記憶のなかの古い店と再会する気持ちは、長い間、会わなかった旧友とひさしぶりに会ったときの気持ちに似ている。
ドアも、というよりambienceそのものが、18年前と、まったく変わっていない。
ドアを押して入って行くと、記憶が甦るようなカウベルが鳴って、
人気(ひとけ)がないカウンターに向かって歩いていった途端、あっ、と声が出るくらい驚いてしまった。

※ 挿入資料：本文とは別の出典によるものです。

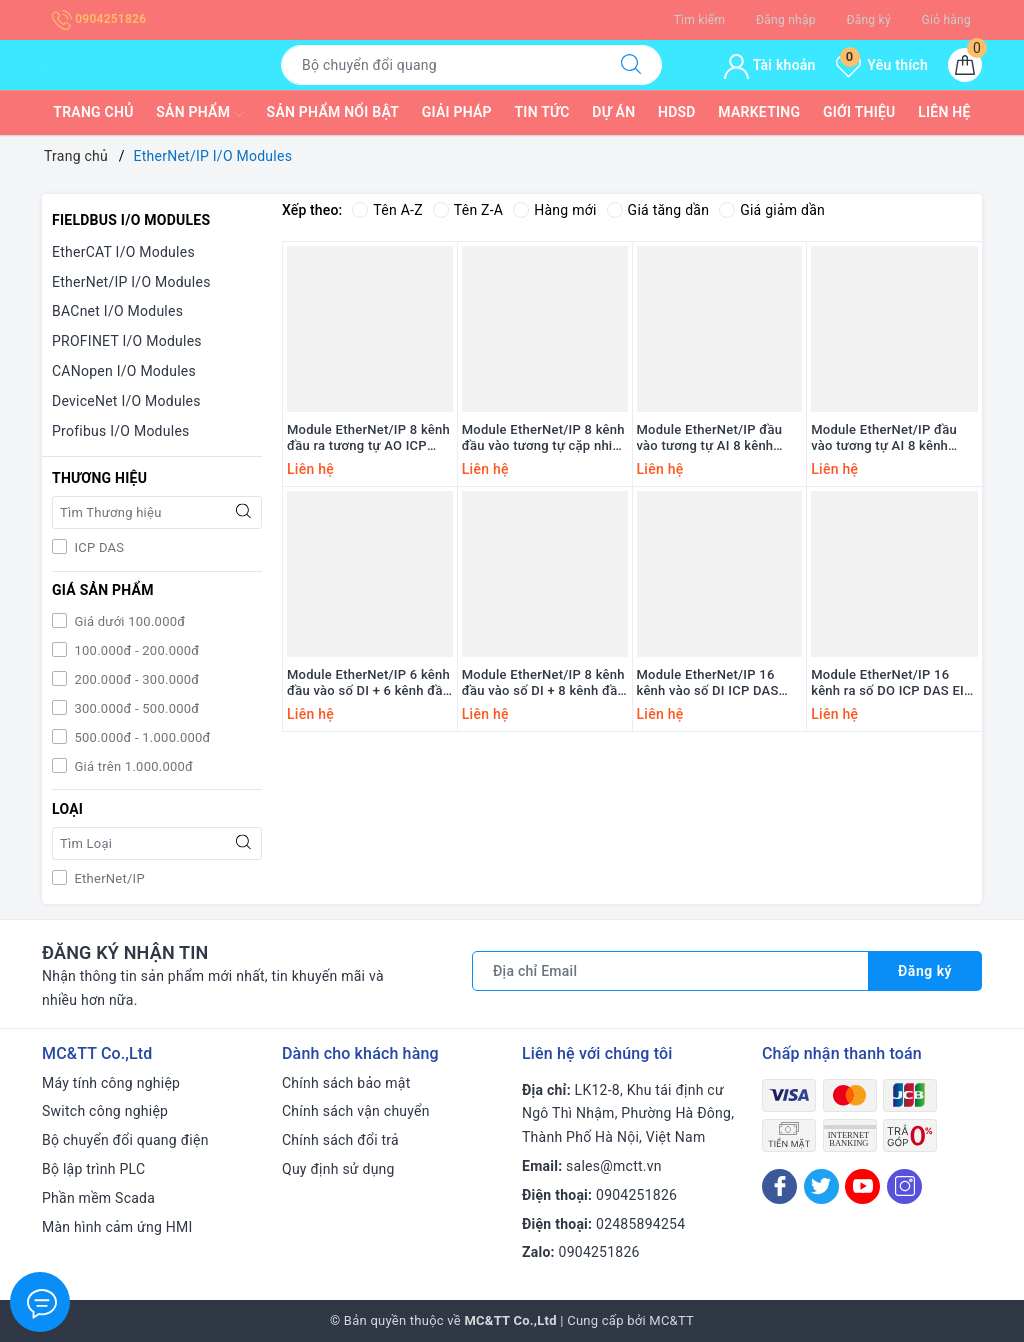 Image resolution: width=1024 pixels, height=1342 pixels. What do you see at coordinates (821, 1186) in the screenshot?
I see `[Twitter]` at bounding box center [821, 1186]. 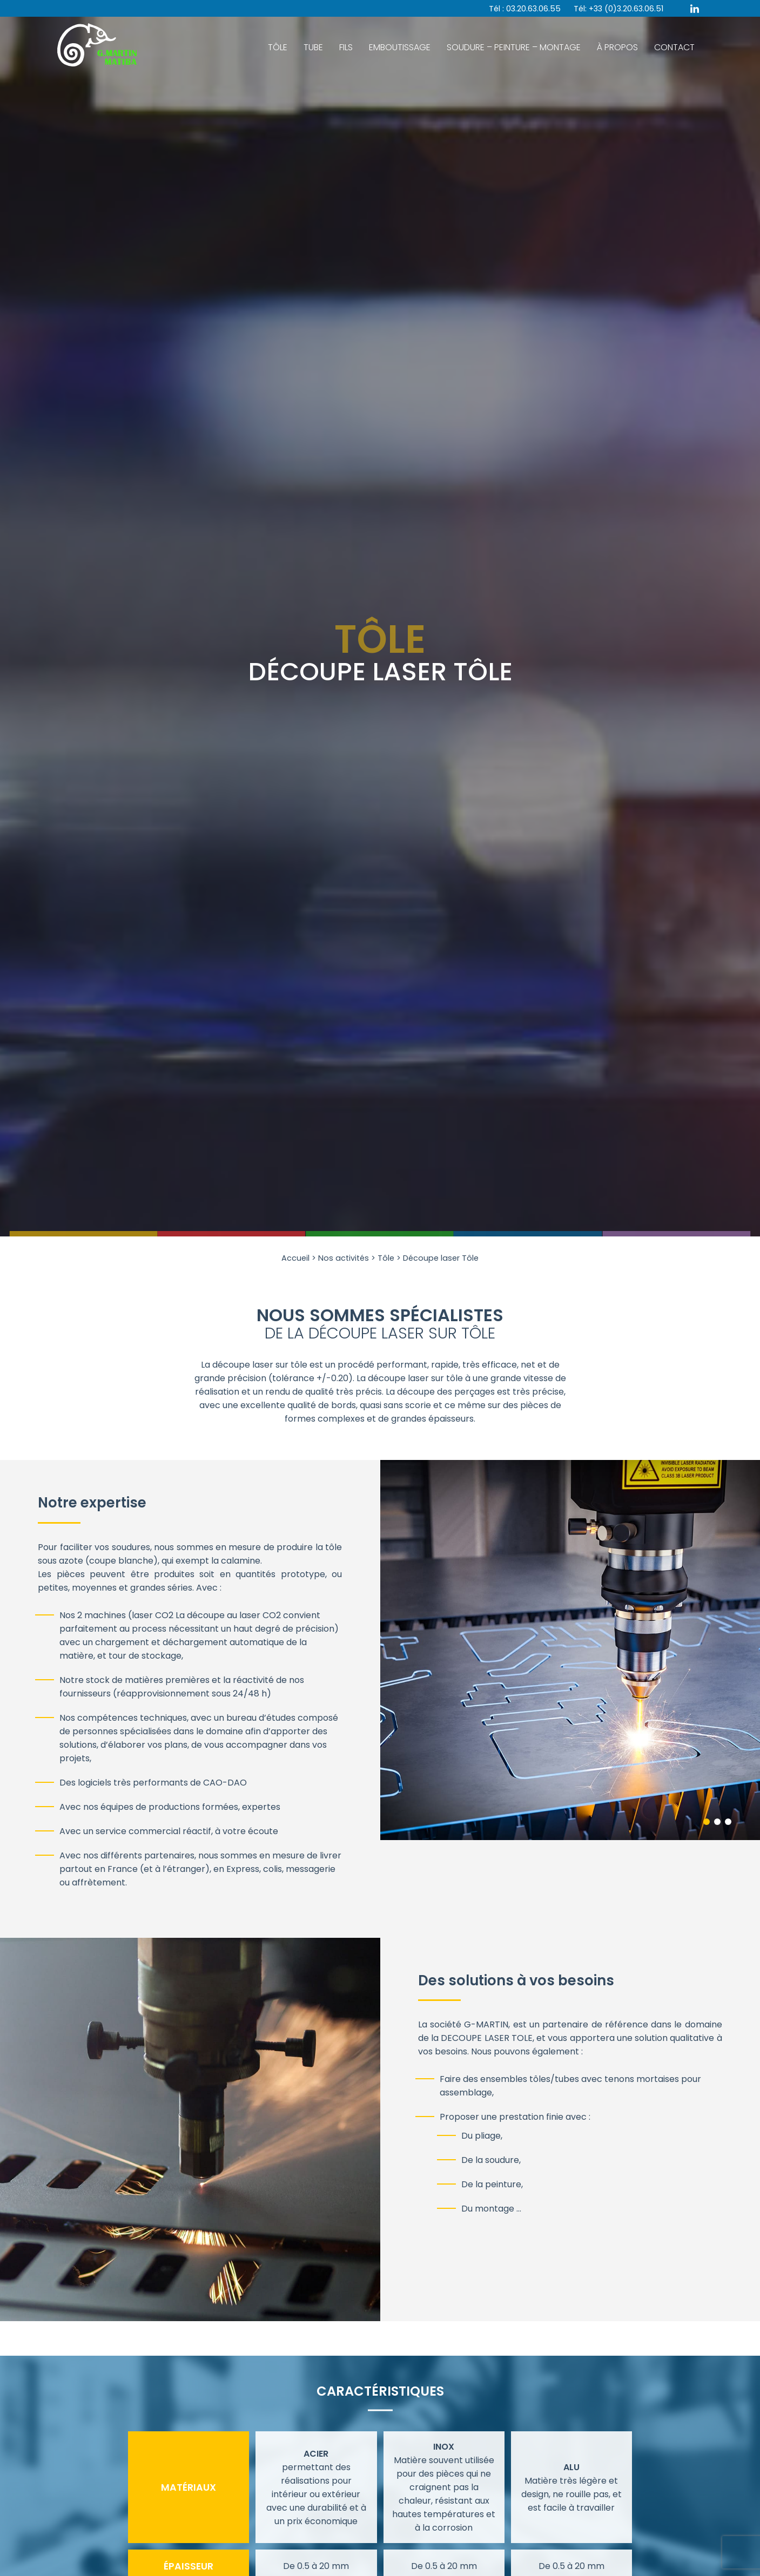 The height and width of the screenshot is (2576, 760). What do you see at coordinates (346, 47) in the screenshot?
I see `Fils` at bounding box center [346, 47].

髪の毛に白いものが多くなっているが、見紛いようもない、18年前とおなじウエイトレスの人だった。
こんなことがあるんだろうか、とびっくりしながら、カウンターの、わざと18年前とおなじ椅子に腰掛けると、目を上げたウエイトレスの人も、驚いて目を見開いている。
「ヘーイ、どうしてた。すっかり大人になったじゃない、アジア人の坊や。
日本人だっけ?」
そうです。日本人。よく憶えてますね
「ははは、あのころはアジア人が珍しかったのもあるけど、あんたと来たら、手なんかガッタガタ震えていて、カワイイったら、ありゃしなかったもの。それにね。たった12ドルの支払いに20ドルもチップをくれたバカな客を忘れるほど、わたしゃ薄情なウエイトレスじゃないよ」
そうだった。
うまく英語でお礼が言えないので、せめてチップを弾もうとおもって、20ドル札を置いていったんだった。
どうしてた?
英語が話せるようになったのね
あのころ、話せたら、わたしは、あんたをデートに誘ってたかもよ、とウインクする。